「くっ国見くんっ…何で先に行っちゃうの…」
「お前がチンタラしてるからだろ」
彼女はのろまという言葉がよく似合う。何をするにもとろいのでいつも待ってあげなきゃいけないんだ。全く、待ってあげる身にもなれよ。
「国見君最近いつにも増して冷たくなった…」
ちょい、と俺の袖を引っ張る彼女に俺はきゅんと胸が高鳴った。全く、朝から可愛いことをしてくれる。
「別に。お前がのろまじゃなくなったら優しくしてあげてもいいよ」
「のろま…」
酷い。としゅんとなる彼女。こうなったらめんどくさい。いちいちそんぐらいでしょげるのやめてほしい。いつも言っているのにその度にそんな反応するからますますいじめたくなるんじゃん。
「泣きそうな顔も中々ブサイク」
「うっ…」
うるうると涙目で俺を見つめる彼女。あ、その顔可愛い。言わないけど。きゅんきゅんと胸が高鳴りながらも俺は平常心を貫く。
「国見君の意地悪っ…ばか」
「ハイハイ早くしないと集会間に合わないんだけど」
月一の朝会。今体育館に行っている途中で。ぷりぷりと怒る彼女をあしらっていたら、たった今体育館の前についた。かなりの人数がそこにいるので凄く混んでいる。後ろを振り向くとすぐそこにいたのでとりあえずほっとした。朝会で、俺と彼女は座るところが隣同士なので行くのも一緒。まあ隣じゃなくても一緒に行くけどさ。隣で歩く彼女の指に軽く指を絡めた。
「…人がいるところではそういうことしないんじゃなかったの」
「たくさんいるし、バレないじゃん」
何それ、せこいよって彼女は嬉しそうに呟いた。後ろから押されたのか彼女が俺の背中に抱きつくように寄りかかってきた。「ご、ごめん」と慌てて離れた彼女にちょっとだけムッとする。いつもお前からくっついてくるくせに。
「…国見君身長伸びた?」
「測ってないからわかんね」
「きっと大きくなってるよ」
「お前はチビだよな」
「もう、私のことはいいよ…」
小さくて可愛いなんて最高じゃん。お前が身長高くなったのなんて想像したくない。ちっさいまんまでいいし。小さい体で俺の歩幅に合わせようとするところとか、小さい体で俺に抱きついてくるとか、背伸びして俺にキスしようとするところたか本当、あの可愛さと言ったら誰かに惚気たいくらいだ。

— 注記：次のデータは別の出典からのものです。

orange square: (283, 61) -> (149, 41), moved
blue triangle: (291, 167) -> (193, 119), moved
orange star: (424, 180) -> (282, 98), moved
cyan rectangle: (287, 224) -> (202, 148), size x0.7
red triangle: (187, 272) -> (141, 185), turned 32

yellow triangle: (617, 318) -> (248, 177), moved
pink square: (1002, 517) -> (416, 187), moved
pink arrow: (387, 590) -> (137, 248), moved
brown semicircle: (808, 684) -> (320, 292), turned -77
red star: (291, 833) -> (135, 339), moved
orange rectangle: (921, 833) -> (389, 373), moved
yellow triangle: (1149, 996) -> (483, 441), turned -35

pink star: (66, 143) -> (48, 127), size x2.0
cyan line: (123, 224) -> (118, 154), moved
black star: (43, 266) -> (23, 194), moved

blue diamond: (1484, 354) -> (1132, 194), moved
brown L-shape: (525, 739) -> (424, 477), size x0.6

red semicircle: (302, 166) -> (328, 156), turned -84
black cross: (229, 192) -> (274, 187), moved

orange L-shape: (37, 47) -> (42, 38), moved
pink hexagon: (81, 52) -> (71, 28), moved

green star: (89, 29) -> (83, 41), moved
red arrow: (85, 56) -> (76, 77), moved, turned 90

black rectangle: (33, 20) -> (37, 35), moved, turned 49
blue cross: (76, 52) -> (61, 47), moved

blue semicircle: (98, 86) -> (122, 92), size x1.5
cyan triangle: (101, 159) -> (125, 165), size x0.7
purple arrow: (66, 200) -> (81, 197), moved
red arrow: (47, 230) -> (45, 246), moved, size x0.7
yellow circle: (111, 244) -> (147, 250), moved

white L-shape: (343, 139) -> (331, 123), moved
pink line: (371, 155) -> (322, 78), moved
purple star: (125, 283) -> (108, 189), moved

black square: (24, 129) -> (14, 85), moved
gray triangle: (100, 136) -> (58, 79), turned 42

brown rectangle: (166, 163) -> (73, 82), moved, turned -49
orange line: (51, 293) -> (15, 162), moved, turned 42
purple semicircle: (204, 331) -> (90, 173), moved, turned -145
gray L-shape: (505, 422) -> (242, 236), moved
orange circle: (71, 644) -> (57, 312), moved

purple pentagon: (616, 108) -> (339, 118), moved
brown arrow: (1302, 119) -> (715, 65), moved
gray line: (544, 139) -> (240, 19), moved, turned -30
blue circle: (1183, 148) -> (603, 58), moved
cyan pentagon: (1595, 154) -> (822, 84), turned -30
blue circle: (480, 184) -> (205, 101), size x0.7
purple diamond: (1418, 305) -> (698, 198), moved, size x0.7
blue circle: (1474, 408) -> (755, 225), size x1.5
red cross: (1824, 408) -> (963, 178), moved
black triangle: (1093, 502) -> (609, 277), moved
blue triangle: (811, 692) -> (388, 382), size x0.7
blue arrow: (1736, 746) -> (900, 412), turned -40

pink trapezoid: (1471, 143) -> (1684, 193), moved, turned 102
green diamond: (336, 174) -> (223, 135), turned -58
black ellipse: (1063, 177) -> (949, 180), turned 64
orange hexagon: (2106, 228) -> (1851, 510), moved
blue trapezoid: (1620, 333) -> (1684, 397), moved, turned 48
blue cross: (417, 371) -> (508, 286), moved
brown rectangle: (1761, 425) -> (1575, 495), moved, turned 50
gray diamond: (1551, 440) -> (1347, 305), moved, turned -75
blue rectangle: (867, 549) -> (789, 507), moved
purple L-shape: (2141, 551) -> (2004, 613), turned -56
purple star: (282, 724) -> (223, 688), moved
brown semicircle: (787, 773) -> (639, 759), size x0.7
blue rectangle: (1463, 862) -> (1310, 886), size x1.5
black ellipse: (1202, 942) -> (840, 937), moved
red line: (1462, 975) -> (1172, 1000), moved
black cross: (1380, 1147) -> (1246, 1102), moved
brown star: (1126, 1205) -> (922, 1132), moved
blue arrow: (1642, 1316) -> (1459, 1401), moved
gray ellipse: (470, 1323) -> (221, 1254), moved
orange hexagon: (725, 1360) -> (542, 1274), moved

今だってめちゃくちゃに抱きしめたいし、この繋いだ手を離したくない。だけど仕方ない、ここは学校だから。ぱっと手を離して歩いていく。それを追いかける彼女。本当、後ろからがんばってついてくるところとか、可愛すぎるんだよな。
「このあとなんだっけ」
「世界史」
「じゃあまた移動だね」
といって、人を避けようとしてぶつかる彼女。本当、鈍臭いなあ。
「名前」
ぐいっと腕を引っ張ると、「ありがとう」と小さくなる名前。とりあえず、泣きそうなこいつに頭を撫でてやることにした。